The preparation module processes all input data and checks for the required software packages, libraries and third-party tools. If the recommended trimming option is enabled, Trimmomatic [20] is used to ensure high quality input for the ECCsplorer pipeline. Then, the read files are converted from FASTQ to FASTA if necessary using either seqtk [25] (if pre-installed) or the converter from the SeqIO [26] python package. In the next steps the read files are prepared for the read clustering with RepeatExplorer2 [22, 23]. In short, read files are sub-sampled, interlaced, concatenated, read names are modified with pre- and suffix, and the read lengths are equalized over all reads and files. For the mapping, the reference genome file is indexed. To enable the annotation of detected eccDNA candidates, a BLAST + database is created, later referred to as annotation database. By default, this annotation database corresponds to the RepeatExplorer2’s internal database and can be extended by a user-defined FASTA file of reference sequences (containing e.g. known repeats, genes, etc.). The user-extended annotation database will be available to the mapping/comparative module.

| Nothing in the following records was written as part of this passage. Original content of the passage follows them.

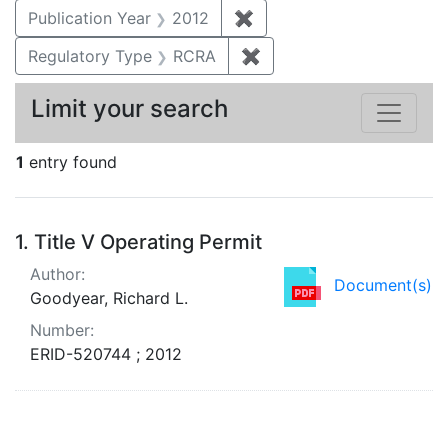
Publication Year
2012
✖
Remove constraint Public
Regulatory Type
RCRA
✖
Remove constraint Regu
Limit your search
1
entry found
Search Results
1.
Title V Operating Permit
Author:
Document(s)
Goodyear, Richard L.
Number:
ERID-520744 ; 2012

After the data preparation, the analysis modules are started.

The mapping module

The mapping module maps circSeq and control reads (if provided) against a reference sequence and identifies eccDNA candidate regions. For mapping, we use the segemehl (bioinf.uni-leipzig.de/Software/segemehl/, [21]) algorithm. This tool is a read mapper that was specifically developed for split and circular mappings and is consequently well-suited for detecting eccDNAs. The mapping relies on a reference genome sequence and enables the detection of eccDNA candidate regions. To achieve this, the ECCsplorer relies on three characteristics of amplified eccDNAs mapped to a linear reference, namely (1) split reads, (2) discordantly mapping reads, and (3) locally high coverages. These are analyzed in the following way: first, potentially circular regions flanked by at least five split reads are determined using the haarz [21] algorithm included within the segemehl tool. Second, regions containing at least one pair of discordantly mapping reads are identified based on the corresponding SAM-flags using SAMtools [27] and BEDtools [28]. And third, regions with a significantly high coverage, caused by the experimental enrichment of the eccDNA, are detected using the peak finder algorithm of SciPy [29] with a minimum peak prominence value of one. Finally, all three files with candidate regions are compared for matching or overlapping regions using BEDtools [28]. The boundaries of the final eccDNA candidate regions are primarily based on the split read regions. Regions meeting all three criteria are considered as candidate regions with high confidence, whereas those complying with any two out of the three criteria are marked as candidate regions with low confidence. Regions with low confidence are only considered in further analysis, if regions with high confidence are absent.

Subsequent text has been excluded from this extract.